With our knowledge of statistical mechanics, thermodynamic entropy can be defined in terms of marginal information and is tightly linked to the information-theoretic Shannon entropy. The two are equal for a thermalized system of perfectly uncorrelated (statistically independent) constituents – the special case envisaged by Boltzmann’s Stosszahlansatz (molecular chaos, although Boltzmann’s own word means “collision number hypothesis”). So the equation $\delta S = \frac{\delta Q}{T}$ becomes even more a definition of temperature in terms of more basic ideas of energy and information. Note, however, that the thermodynamic entropy calculated from marginal distributions $N \sum p_j \log p_j$ is not in general equal to the Shannon entropy in these units: one in general has to take into account correlations between particles, which lessens the entropy (because particle states partially foretell other particle states). See, for a good explanation of these ideas:

E. T. Jaynes, “Gibbs vs Boltzmann Entropies”, Am. J. Phys. 33, number 5, pp 391-398, 1965

as well as many other of his works in this field.

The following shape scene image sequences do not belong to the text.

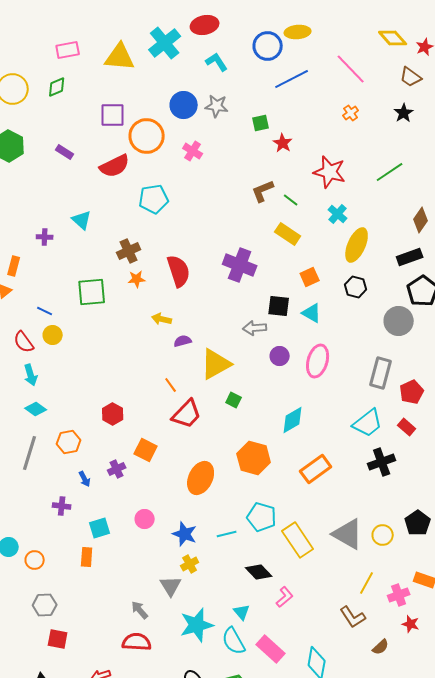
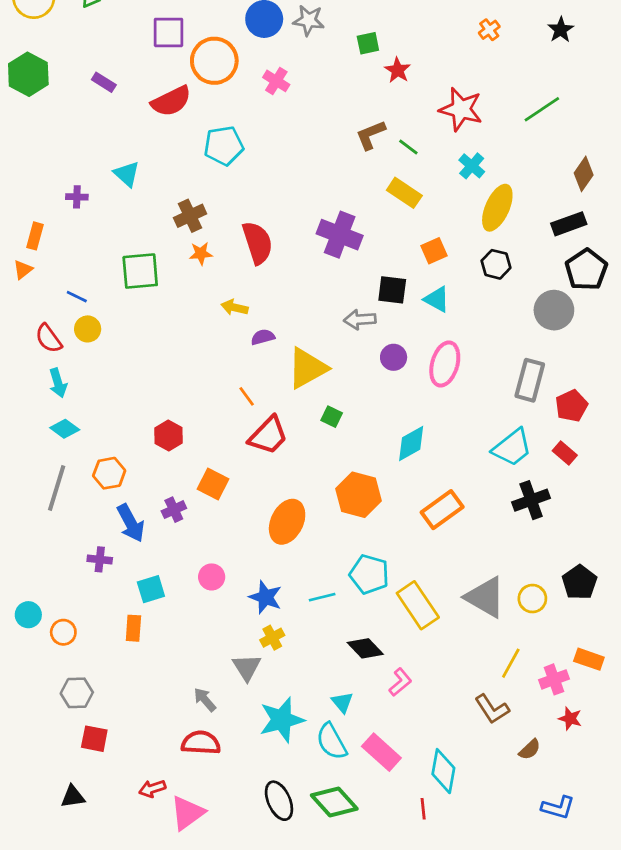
blue arrow: (85, 479) -> (131, 523), size x1.8

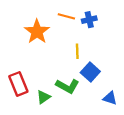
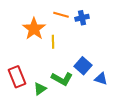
yellow line: (77, 51) -> (53, 42), moved
blue triangle: (110, 98) -> (101, 79), moved

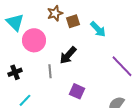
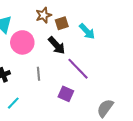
black arrow: (68, 55) -> (57, 45), moved, turned -84
purple line: (122, 66) -> (78, 69), moved

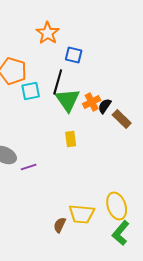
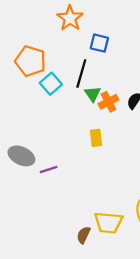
cyan square: (31, 91) -> (51, 84), turned -30
green triangle: (68, 100) -> (93, 94), size x0.6
orange cross: (92, 102) -> (108, 102), moved

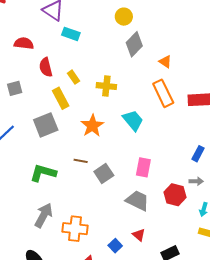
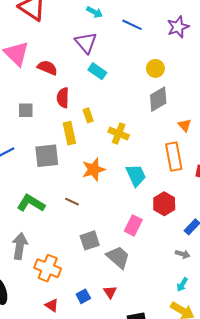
gray square: (104, 174) -> (90, 240), moved
red hexagon: (175, 195) -> (164, 204), moved
gray arrow: (44, 215) -> (20, 246), turned -35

Now temperature is sometimes said to be proportional to the average energy of a system’s thermalized constituent particles. This is true for ideal gasses, but not the general definition. To see this, let’s apply the definition $T^{-1} = k\,\partial_U S$ to a thermalised system of quantum harmonic oscillators: suppose they are at distinguishable positions. At thermodynamic equilibrium, the Boltzmann distribution for the ladder number (number of photons / phonons in a given oscillator) is:

$$p(n) = \left(e^{\beta\,  \hbar\,\omega }-1\right) e^{-\beta\,\hbar\, \omega \, (n+1)}$$

The mean oscillator energy is then:

$$\left<E\right> = \frac{\hbar\,\omega}{2}\,\coth\left(\frac{1}{2}\,\beta\,\hbar\,\omega \right)$$

The Shannon entropy (per oscillator) is then:

$$S = -\sum\limits_{n = 0}^\infty p(n) \log p(n) = \frac{\beta\,\hbar\,\omega\,e^{\beta  \,\hbar\,\omega}}{e^{\beta\,\hbar\,\omega}-1} – \log \left(e^{\beta\,\hbar\,\omega}-1\right)$$

so the thermodynamic temperature is then given by (noting that the only way we change this system’s energy is by varying $\beta$):

$$T^{-1} = \partial_{\left<E\right>} S = \frac{\mathrm{d}_\beta S}{\mathrm{d}_\beta \left<E\right>} = \beta$$

but this temperature is not equal to the mean particle energy at very low temperatures; the mean particle energy is:

$$\begin{array}{lcl}\left<E\right> &=& \frac{1}{\beta}+\frac{1}{12}\,\beta\,\hbar^2\omega^2-\frac{1}{720}\,\beta^3 \,\hbar^4\,\omega^4+\frac{\beta^5\,\hbar^6\,\omega^6}{30240}+O\left(\beta^7\right) \\
&=&  T+\frac{1}{12}\,T^{-1}\,\hbar^2\,\omega^2-\frac{1}{720}\,T^{-3}\,\hbar ^4\, \omega^4+\frac{T^{-5}\,\hbar^6\,\omega^6}{30240}+O\left(T^{-7}\right)\end{array}$$

so that you can see that the your original definition as the mean particle energy is recovered for $T>>\hbar\omega$, the photon energy.